TASK INSTRUCTIONS = The span to repeat in the listing below runs from the line containing "Luni -Vineri: 08:00 - 17:30" to the line containing "Duminică: zi liberă", inclusive. Repeat it exactly, and only it.

MATERIAL FOR THIS TASK =
↓↓↓
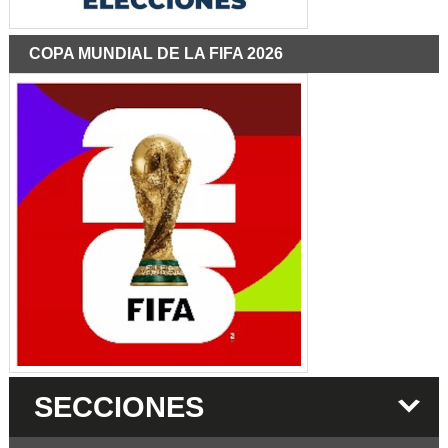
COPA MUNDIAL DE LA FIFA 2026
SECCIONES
↑↑↑
↓↓↓
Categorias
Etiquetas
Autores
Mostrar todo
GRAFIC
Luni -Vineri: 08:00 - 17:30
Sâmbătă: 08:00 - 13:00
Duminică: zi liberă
↑↑↑
OUTPUT =
Luni -Vineri: 08:00 - 17:30
Sâmbătă: 08:00 - 13:00
Duminică: zi liberă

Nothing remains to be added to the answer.